Its income grew 14 percent to $8,1 billion from $7,2 billion in the comparable previous year, with foreign currency revaluation gains contributing more.
The group recorded a profit after tax of $1,5 billion amid a net interest income growth of 20 percent to $1,7 billion against $1,4 billion in the prior year as lending operations secured modest improvement. However, net fees and commission income receded 12 percent to $1,2 billion from $1,4 billion in 2019 mainly due to a marked slowdown in the volume of transactions occasioned by the reduced economic activity induced by Covid-19 lockdown measures.
The repricing of this revenue stream, implemented during the year under review, was inadequate to counterbalance the decrease in the volume of transactions, said the group.
The insurance business also suffered a five percent decrease in net earned insurance income to $845 million from $886 million achieved in the prior year. As at 31 December 2020, FBC’s total assets value had grown by 19 percent to $32,4 billion against $27,1 billion in 2019. The growth was mainly driven by the increase in deposits and the translation of foreign denominated assets.
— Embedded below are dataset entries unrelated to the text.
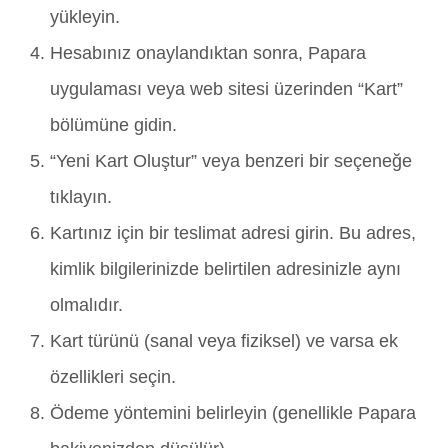
yükleyin.
Hesabınız onaylandıktan sonra, Papara
uygulaması veya web sitesi üzerinden “Kart”
bölümüne gidin.
“Yeni Kart Oluştur” veya benzeri bir seçeneğe
tıklayın.
Kartınız için bir teslimat adresi girin. Bu adres,
kimlik bilgilerinizde belirtilen adresinizle aynı
olmalıdır.
Kart türünü (sanal veya fiziksel) ve varsa ek
özellikleri seçin.
Ödeme yöntemini belirleyin (genellikle Papara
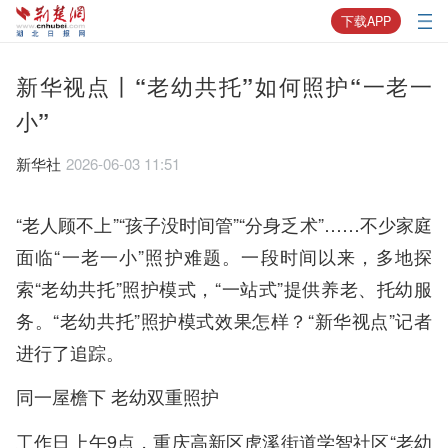
下载APP
新华视点丨“老幼共托”如何照护“一老一
小”
新华社
2026-06-03 11:51
“老人顾不上”“孩子没时间管”“分身乏术”……不少家庭
面临“一老一小”照护难题。一段时间以来，多地探
索“老幼共托”照护模式，“一站式”提供养老、托幼服
务。“老幼共托”照护模式效果怎样？“新华视点”记者
进行了追踪。
同一屋檐下 老幼双重照护
工作日上午9点，重庆高新区虎溪街道学智社区“老幼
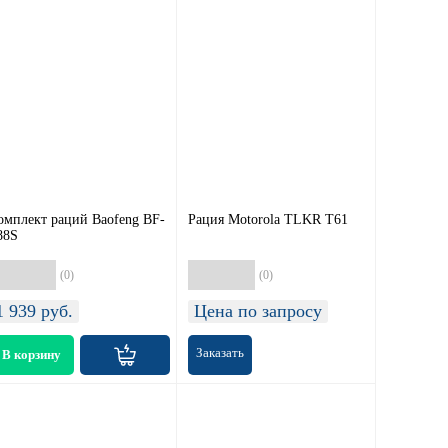
омплект раций Baofeng BF-
Рация Motorola TLKR T61
88S
(0)
(0)
1 939
руб.
Цена по запросу
Заказать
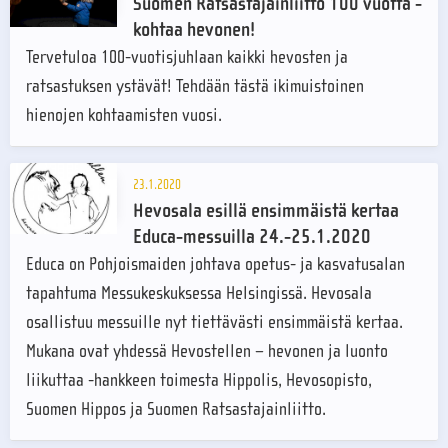
Suomen Ratsastajainliitto 100 vuotta -
kohtaa hevonen!
Tervetuloa 100-vuotisjuhlaan kaikki hevosten ja
ratsastuksen ystävät! Tehdään tästä ikimuistoinen
hienojen kohtaamisten vuosi.
23.1.2020
Hevosala esillä ensimmäistä kertaa
Educa-messuilla 24.-25.1.2020
Educa on Pohjoismaiden johtava opetus- ja kasvatusalan
tapahtuma Messukeskuksessa Helsingissä. Hevosala
osallistuu messuille nyt tiettävästi ensimmäistä kertaa.
Mukana ovat yhdessä Hevostellen – hevonen ja luonto
liikuttaa -hankkeen toimesta Hippolis, Hevosopisto,
Suomen Hippos ja Suomen Ratsastajainliitto.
The group’s total equity was up 29 percent from the prior year, closing the current year at $5,1 billion compared to $3,9 billion in the prior year.
The financial services company has since proposed a final dividend of 44,65 cents per share to its shareholders, which is in addition to the interim dividend of 29,76 cents that was paid in September 2020.
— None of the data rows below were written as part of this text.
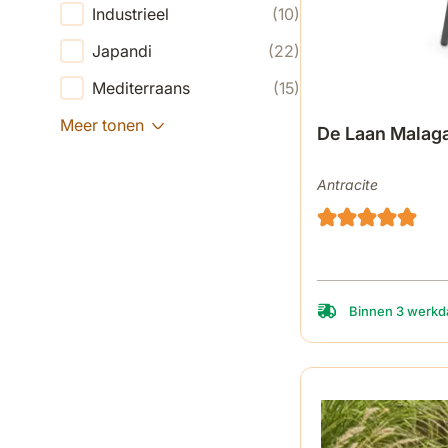
Industrieel
(10)
Japandi
(22)
Mediterraans
(15)
Meer tonen
De Laan Malaga
Antracite
Binnen 3 werkda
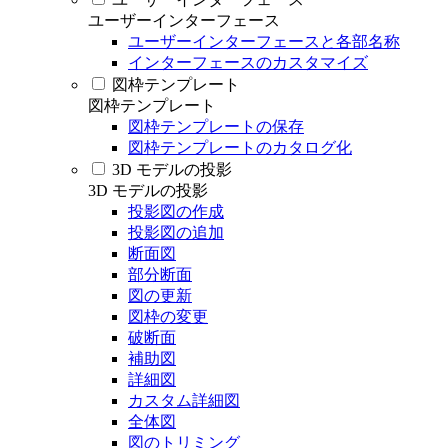
ユーザーインターフェース
ユーザーインターフェースと各部名称
インターフェースのカスタマイズ
図枠テンプレート
図枠テンプレート
図枠テンプレートの保存
図枠テンプレートのカタログ化
3D モデルの投影
3D モデルの投影
投影図の作成
投影図の追加
断面図
部分断面
図の更新
図枠の変更
破断面
補助図
詳細図
カスタム詳細図
全体図
図のトリミング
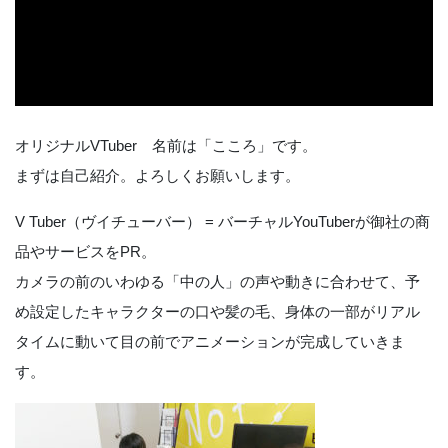
オリジナルVTuber 名前は「こころ」です。
まずは自己紹介。よろしくお願いします。
V Tuber（ヴイチューバー） = バーチャルYouTuberが御社の商
品やサービスをPR。
カメラの前のいわゆる「中の人」の声や動きに合わせて、予
め設定したキャラクターの口や髪の毛、身体の一部がリアル
タイムに動いて目の前でアニメーションが完成していきま
す。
The total dividend for the year 2020 amounts to $500 million including the interim dividend of $200 million that was paid last September.
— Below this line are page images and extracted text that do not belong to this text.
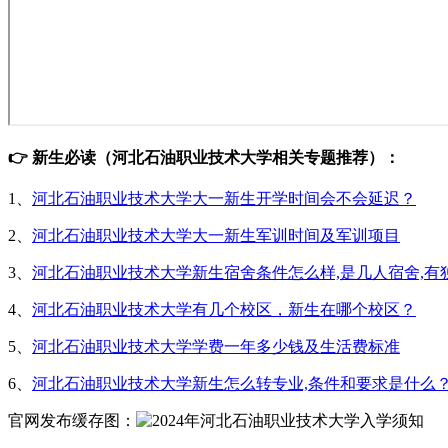
👉 新生必读（河北石油职业技术大学相关专题推荐）：
1、
河北石油职业技术大学大一新生开学时间会不会延迟？
2、
河北石油职业技术大学大一新生军训时间及军训项目
3、
河北石油职业技术大学新生宿舍条件怎么样,是几人宿舍,有
4、
河北石油职业技术大学有几个校区，新生在哪个校区？
5、
河北石油职业技术大学学费一年多少钱及生活费标准
6、
河北石油职业技术大学新生怎么转专业,条件和要求是什么
官网发布缓存图：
Chairman, Mr Herbert Nkala, revealed this in a statement accompanying the group’s abridged audited results for the period under review where he indicated that the decrease in insurance premiums was offset by an improvement in premium ceded to reinsurers and retrocessionaires of 44 percent.
“The Covid-19 pandemic lockdown effects and the hyperinflationary environment had an initial negative effect on the insurance industry at large. This, however, took a positive turn when the regulatory authorities subsequently permitted the underwriting of insurance policies in foreign currency,” said Mr Nkala.
He also noted that during the period under review FBC suffered an increase of 16 percent in administration expenses to $4,5 billion from $3.,9 billion in 2019 mainly as a result of repricing of expenses to match the inflationary environment.
“The cost to income ratio excluding the monetary loss, remained static at 64 percent. The monetary loss improved to $1,4 billion from $1,8 billion recorded last year, following the slowing down of inflation on the net monetary assets of the group,” said Mr Nkala.
He said the group was planning to diversify its revenue streams through innovative rollout of new services and products to position itself for the projected positive economic growth this year. The country is looking forward to improved economic prospects in 2021, riding on a good agricultural season, improved access to foreign currency by the productive sector and effective responses to Covid-19.